#### [WHAT YOU SHOULD DO]
Taking each line of the records in turn, count those containing "Buen" and report only the number.

┄┄┄┄┄┄┄┄┄┄┄┄┄┄┄┄┄┄┄┄

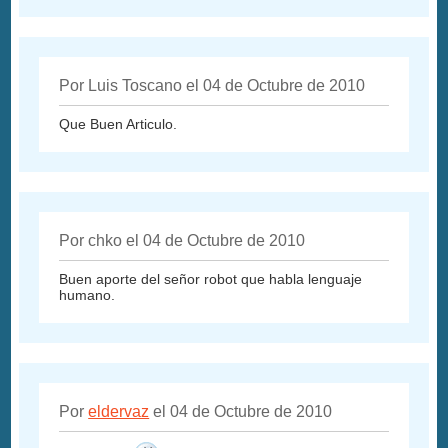
Por Luis Toscano el 04 de Octubre de 2010
Que Buen Articulo.
Por chko el 04 de Octubre de 2010
Buen aporte del señor robot que habla lenguaje
humano.
Por
eldervaz
el 04 de Octubre de 2010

┄┄┄┄┄┄┄┄┄┄┄┄┄┄┄┄┄┄┄┄

#### [WRITTEN SOLUTION]
2